I’ve been on maternity leave since Dec. 21 when Xavier decided to make his appearance 3 weeks early!  I feel like I have learned a whole new way of life since then, and I have learned more about myself, parenthood, and life than I ever thought possible in such a short amount of time.  Here are some lessons that I will take away:

  1. Being a new parent is NOT for the faint of heart. Corey and I have had some very difficult conversations, moments, and tear-filled times.  We’ve been more frustrated than I’ve ever known us to be, more confused, and more challenged than ever before.  It’s very hard when you want so badly to fix something, like a crying baby, but coming to the realization that babies sometimes just cry for no reason, and the only thing to do is wait it out and find things that soothe him in the meantime.
  2. Being a parent will break your heart.  The other day I was attempting to clip my son’s tiny fingernails when all the sudden I realized that he was bleeding a little bit from his finger- I had missed his finger nail!  He started screaming, and I started crying and apologizing profusely.  Of course, 3 minutes later, it was as if nothing had happened to him.  Of course, the next day or so I had to overcome my fear and successfully clipped them, with all fingers accounted for…  Then, Corey and I took him to get his 2 month shots this past week, and I didn’t think that we were going to make it out of there with a dry eye between the 3 of us.  I can’t imagine how we are going to handle the many things that will surely cause our child pain in this life.  We will have to toughen up I suppose.  Being a parent will do that.  But I’m sure it never gets any easier.
  3.  Being a new parent is isolating.  There have been times when Corey and I have talked about feeling guilty for not being better friends to our friends who have had new babies.  I definitely feel like I need to write a letter of apology to every friend who has had a baby and tell them how sorry I am for not being there for them or offering to bring food, my presence, or simply a listening ear or phone call.  Some people think that new parents need time and space from other people.

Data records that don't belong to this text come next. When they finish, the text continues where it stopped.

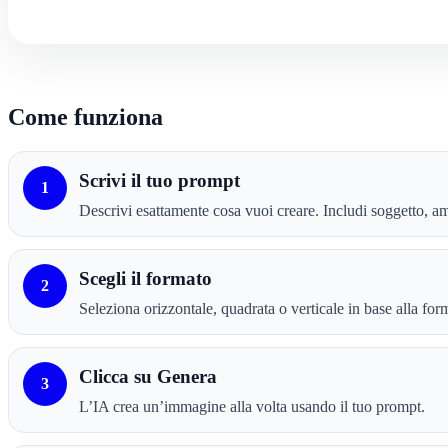
Come funziona
Scrivi il tuo prompt
1
Descrivi esattamente cosa vuoi creare. Includi soggetto, amb
Scegli il formato
2
Seleziona orizzontale, quadrata o verticale in base alla for
Clicca su Genera
3
L’IA crea un’immagine alla volta usando il tuo prompt.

For me, this was certainly not the case.  I found myself wanting more people to check in, wanting more people to come over, and more people to just ask how we were doing and who expected an honest response.  We need our friends now more than ever.  There have been some very lonely days.
  4. Being a new parent is at the same time joyful and mournful.  There are times that we have mourned the way that things used to be- when we could just pick up and go anywhere and do anything on any given day.  There are times when we miss sleeping in and being able to eat dinner together at the same time and place.  It’s very hard to let go of the way life used to be.  But there are also times when I look at our baby and I’m filled with joy and wonder at the fact that we created him and he is part of our world.  He’s starting to smile at us now, too, and that certainly helps!

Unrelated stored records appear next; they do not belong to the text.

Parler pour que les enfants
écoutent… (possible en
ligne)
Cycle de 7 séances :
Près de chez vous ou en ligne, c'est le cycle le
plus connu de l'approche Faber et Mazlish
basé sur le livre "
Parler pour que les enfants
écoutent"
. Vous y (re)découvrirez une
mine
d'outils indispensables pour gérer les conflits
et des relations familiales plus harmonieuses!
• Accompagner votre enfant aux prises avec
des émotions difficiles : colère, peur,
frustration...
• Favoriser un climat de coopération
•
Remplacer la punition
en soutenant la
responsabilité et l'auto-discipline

  5. Breastfeeding is HARD.  No one tells you how hard it is.  My goal is 6 months.  It HAS gotten easier, but I HAVE wanted to give up on multiple occasion.  I didn’t believe anyone who told me that it would get easier, and to be honest, I didn’t want to believe them, but here we are still going strong.  And I’m tired.  So very tired.  (But thanks to breastfeeding, I’m only a few pounds away from my pre-pregnancy weight!  That’s motivation for you!)
  6. I actually DO have maternal instincts.   I honestly never imagined that I would know instinctively what to do with a baby.  I was terrified about the strangest things, like how will I know when or how to pick him up?  How will I carry him?  How will I know when it’s time to change his diaper?  How do I change a diaper, by the way?  How will I give my baby a bath?  How will I know when he’s sleepy?  Hungry?  Will I break him?  Drop him?  What do I do with my hands?  🙂  Once he came into the picture, I didn’t so much ponder these questions.  Instead, I somehow knew what to do.  And if I didn’t, I learned quickly.  I feel like I’ve discovered a whole new side to myself- a (gasp!) maternal side.

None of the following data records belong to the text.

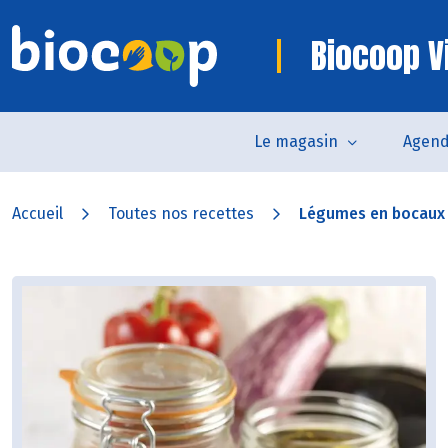
Biocoop V
Le magasin
Agen
Accueil
Toutes nos recettes
Légumes en bocaux 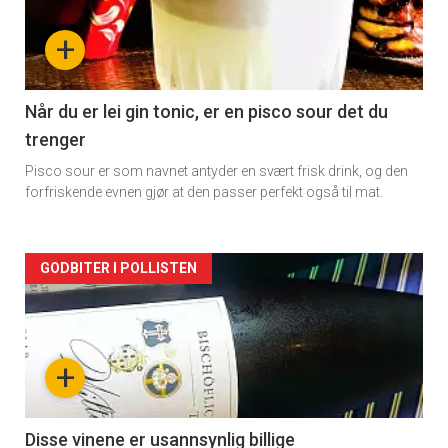
nå
+
-
2
Når du er lei gin tonic, er en pisco sour det du
trenger
Pisco sour er som navnet antyder en svært frisk drink, og den
forfriskende evnen gjør at den passer perfekt også til mat.
Forsiden
GODBITER I POLLISTEN
akkurat
nå
+
-
3
Disse vinene er usannsynlig billige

  7. Maternity leave is wonderful, but being a working mom is where it’s at (for me)  Being on maternity leave has taught me important lessons about being a mom, but it has also confirmed that I am meant to be more than just “mom.”  I’m ready to go back to my work as a minister, back to my congregation, back to the life of writing sermons, caring for people, mentoring, and being a part of the connectional system.  I look forward to seeing colleagues and having a life outside of my home.  As much as I love my little boy, I need to remind myself that I am many things.  “Mom” is now a huge part of who I am, but it’s not the only part.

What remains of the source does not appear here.